La mia vicina infame non era una vicina qualunque. Era la figlia della mia paziente, che abitava al piano terra. Lei invece viveva al piano di sopra.
Per capirci: una villetta su due livelli, apparentemente tranquilla, con un’unica struttura ma due mondi completamente separati. La casa della madre al piano terra, quella della figlia sopra, raggiungibile tramite una scala interna. Una di quelle situazioni che, viste da fuori, sembrano normali. Dentro, molto meno.
Io seguivo la madre, una donna ormai gravemente malata, in fase terminale. Notte e giorno. Un lavoro delicato, silenzioso, fatto di attenzione, rispetto, stanchezza e di quella tensione costante che accompagna chi assiste una persona che sta lentamente spegnendosi.

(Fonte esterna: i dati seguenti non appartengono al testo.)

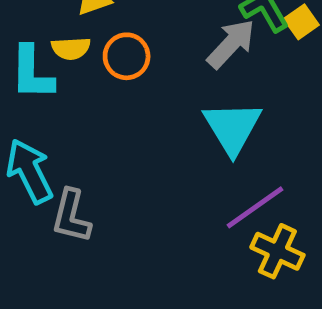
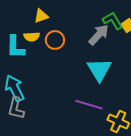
purple line: (255, 207) -> (89, 105), moved, turned 52
gray L-shape: (71, 216) -> (16, 108), moved

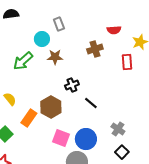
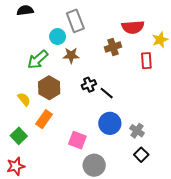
gray rectangle: (59, 24) -> (75, 21), size x1.5
red semicircle: (114, 30) -> (133, 27), size x1.5
black line: (91, 103) -> (107, 93), moved
brown hexagon: (51, 107) -> (49, 88), moved
blue circle: (86, 139) -> (110, 123), moved

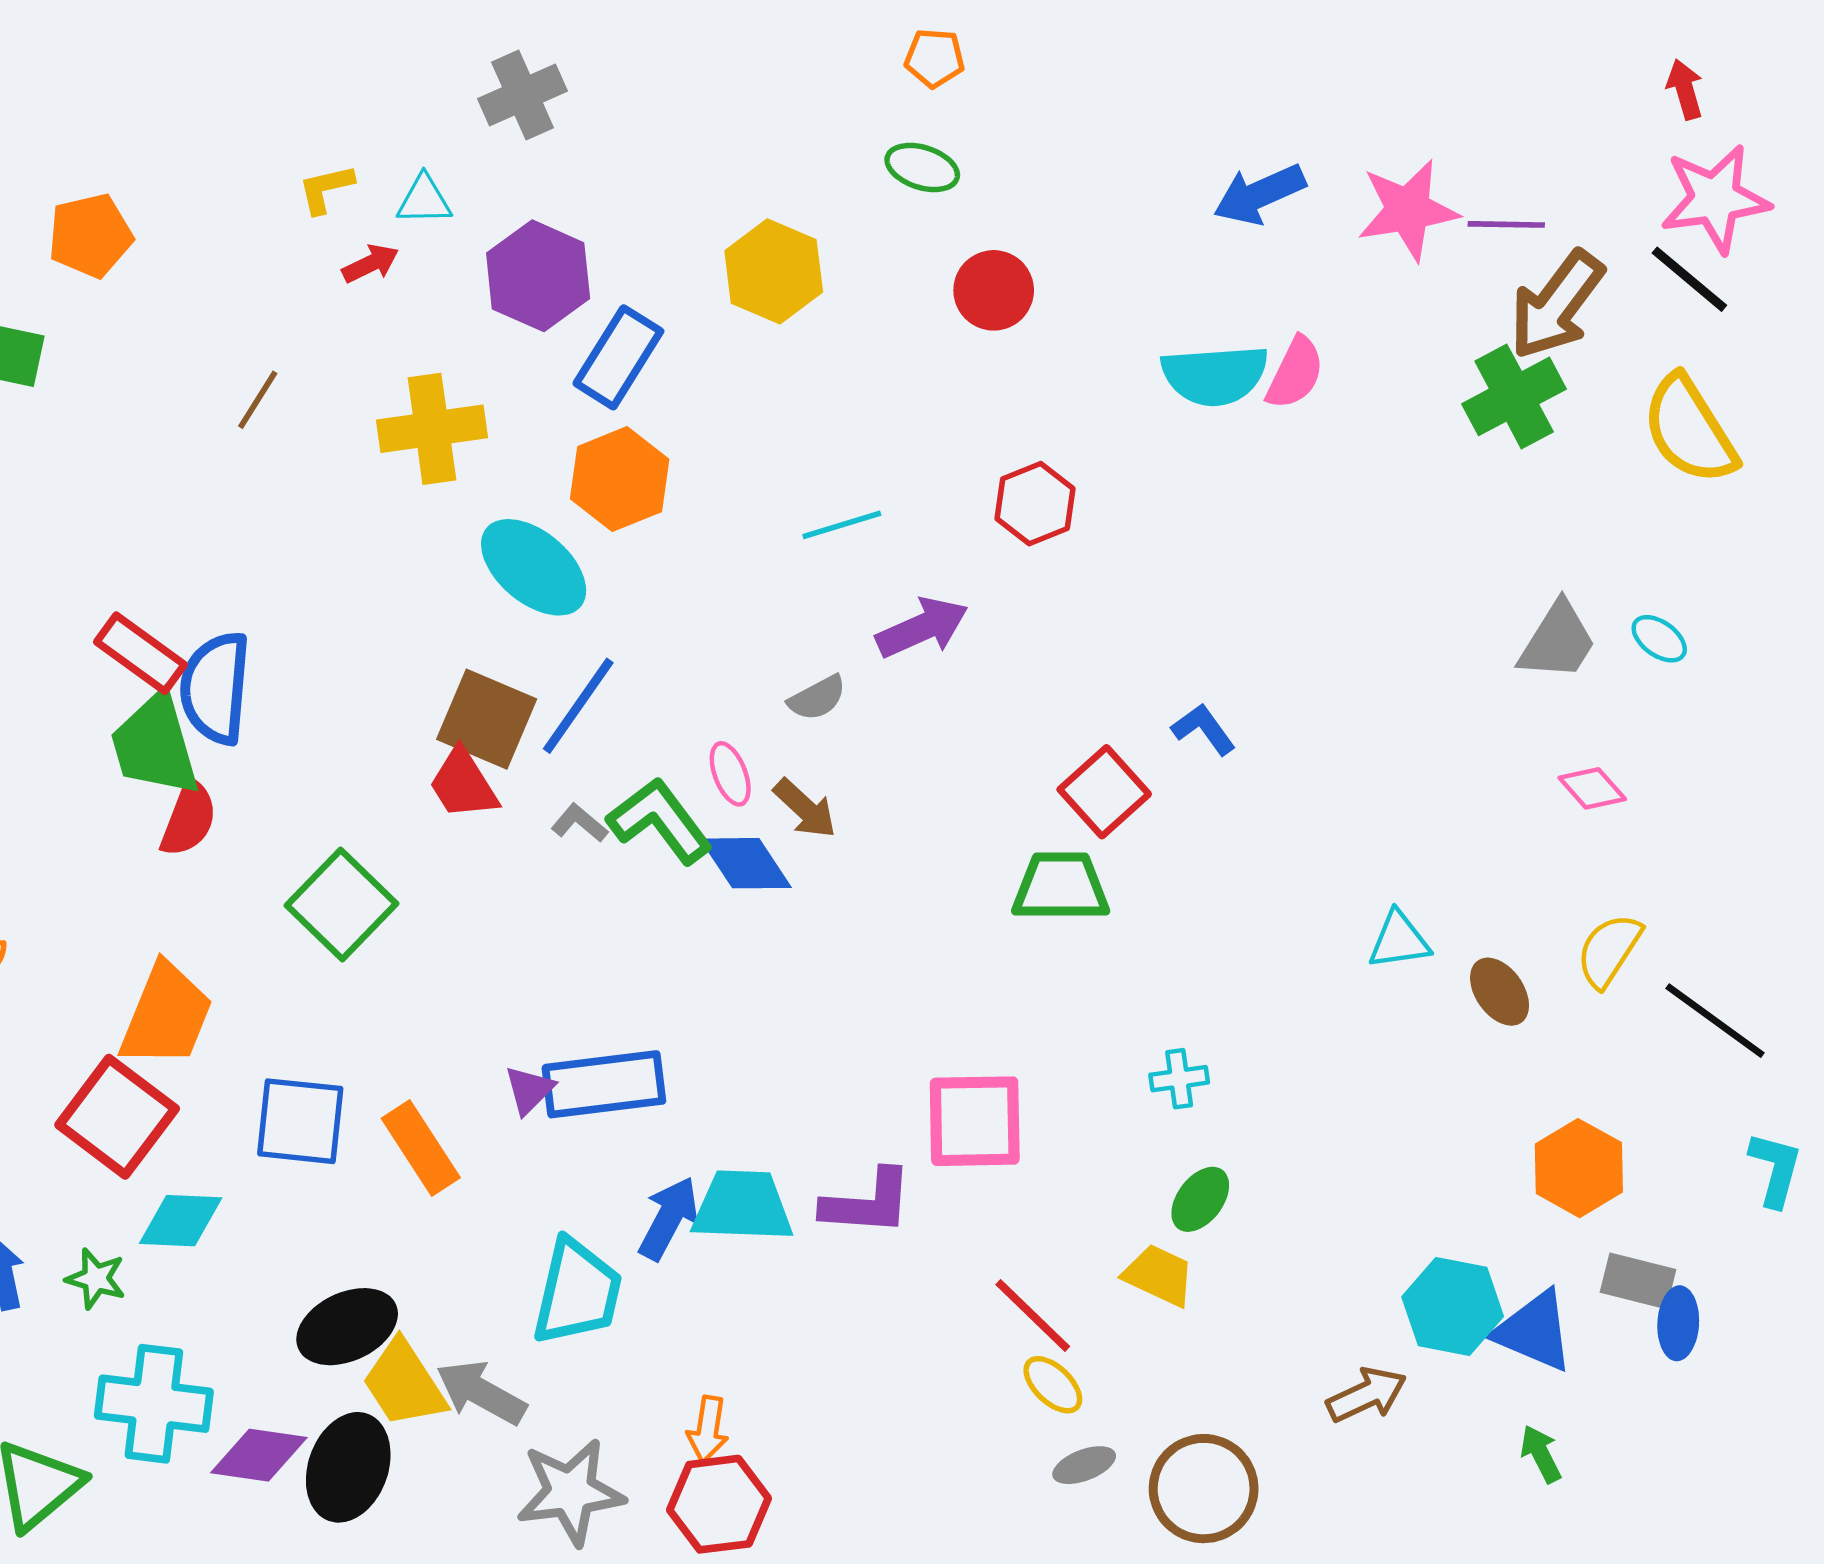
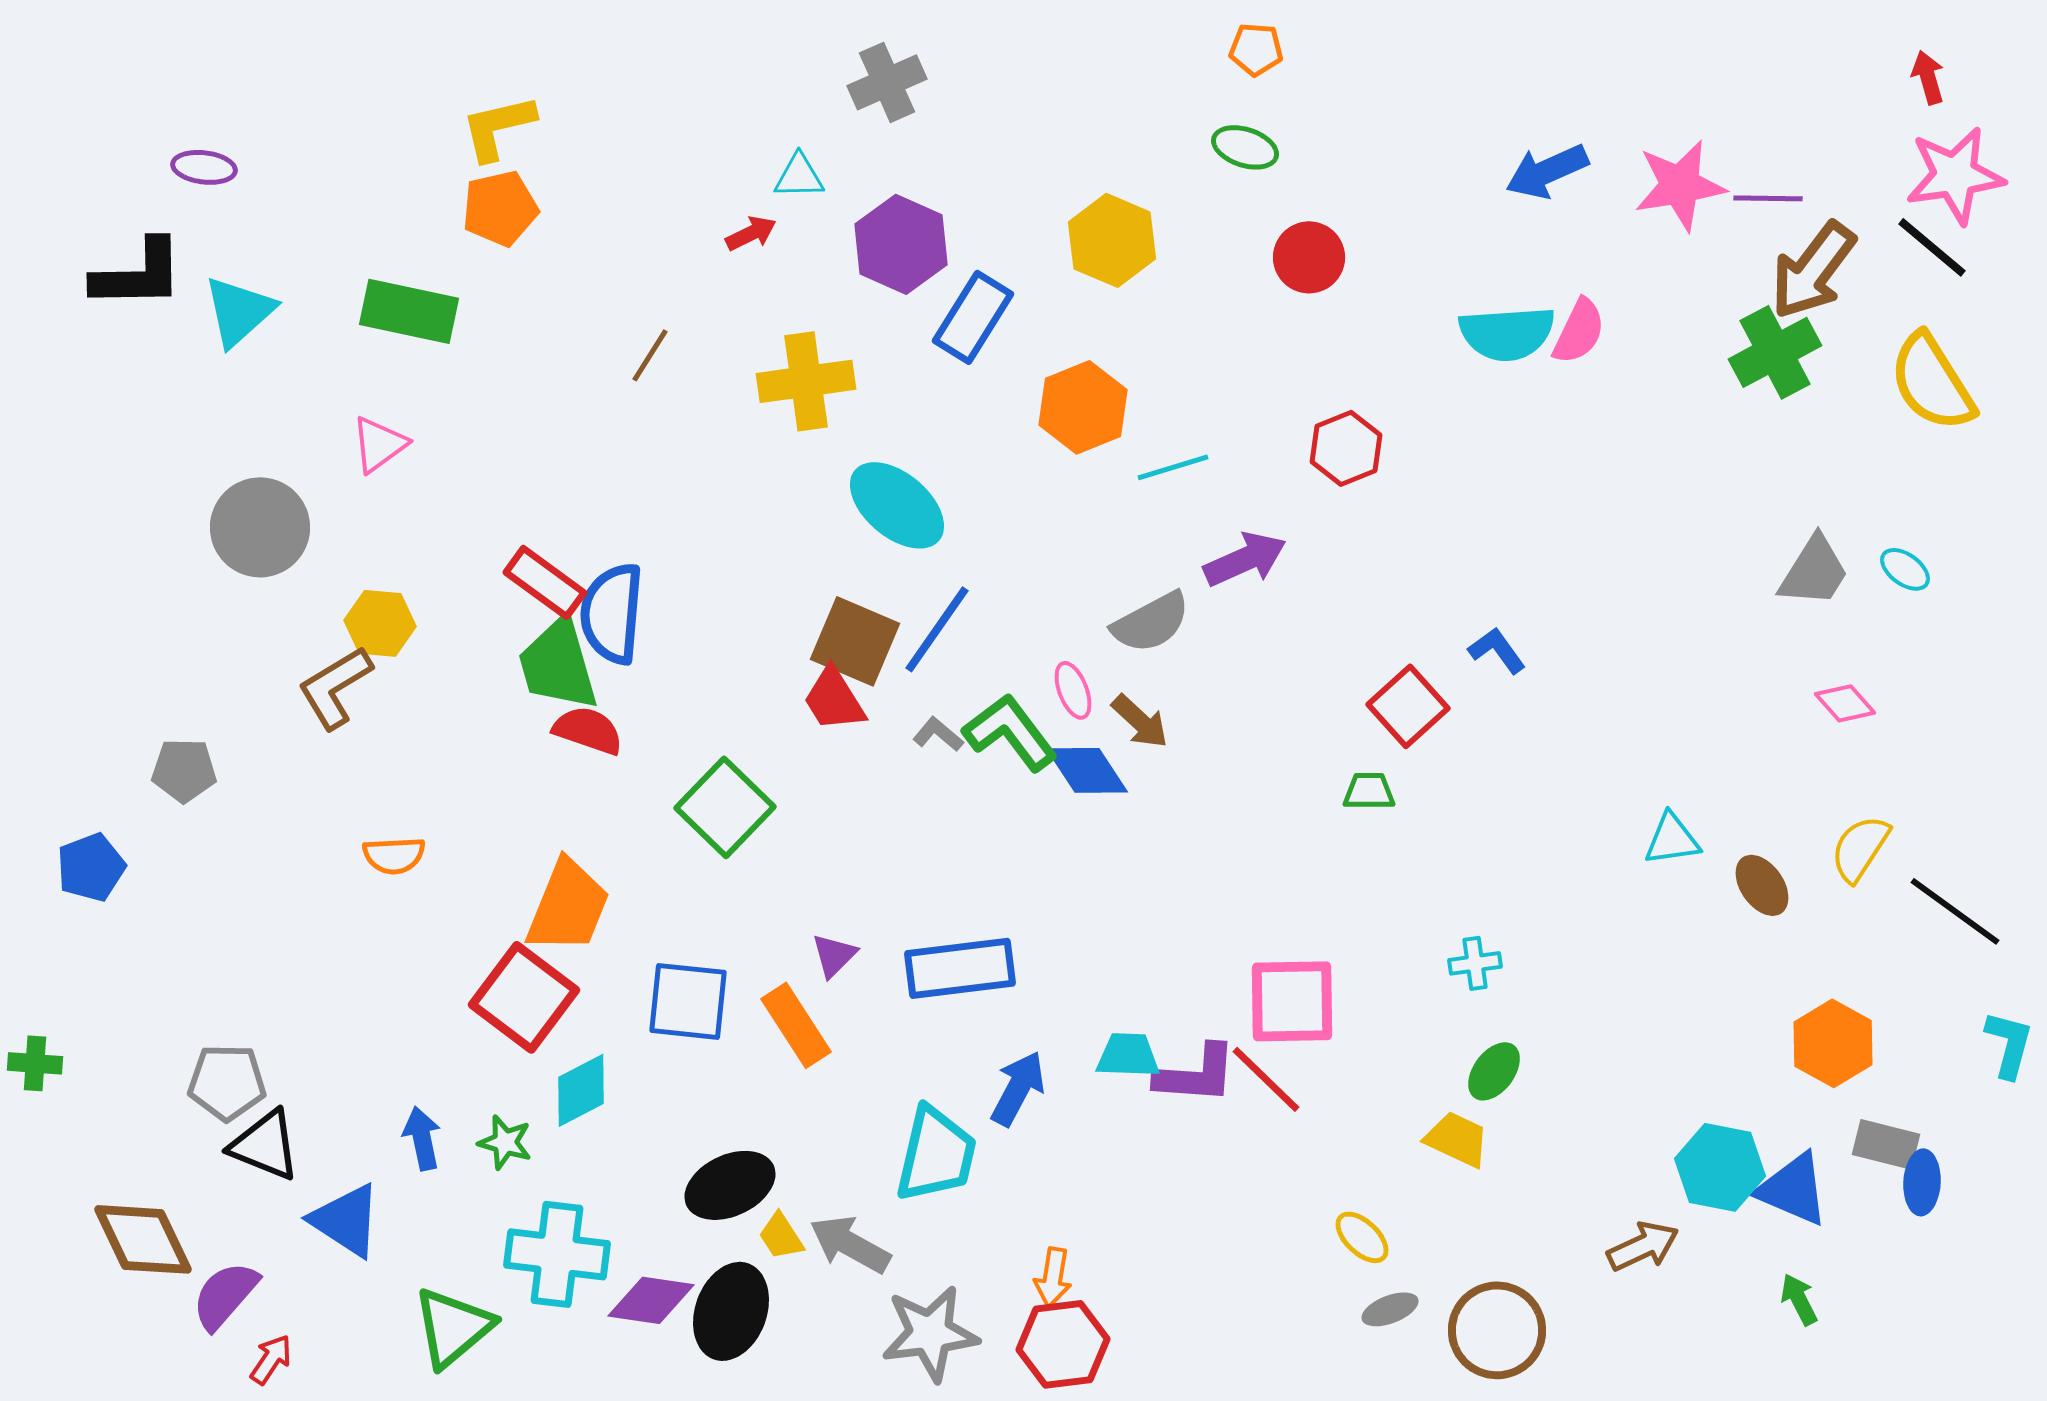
yellow L-shape: (326, 189) -> (498, 127), moved, size x1.5
orange hexagon: (620, 479) -> (1083, 407), moved
gray semicircle: (817, 698) -> (1151, 622), size x1.5
red semicircle: (189, 819) -> (588, 730), turned -92
green trapezoid: (1061, 887) -> (1369, 791), size x0.6
purple triangle: (529, 1090) -> (834, 955), moved
cyan trapezoid: (742, 1206) -> (1128, 1055), moved, size x0.7
cyan diamond: (181, 1221) -> (581, 1090), turned -30
red line: (1033, 1315) -> (1266, 1079), moved
yellow trapezoid: (404, 1384) -> (781, 1236), size x0.6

La figlia, invece, era… un’altra cosa.
La mia “dolce” vicina.
Fin dall’inizio mi era stato espressamente ordinato dai fratelli di non farla entrare in casa durante la notte. Ordine secco, non spiegato nei dettagli, ma pronunciato con quel tono che non ammette repliche. Io, ingenuamente, avevo pensato a dinamiche familiari difficili, a dissapori, a conflitti mai risolti. Nulla che mi facesse immaginare quello che sarebbe successo.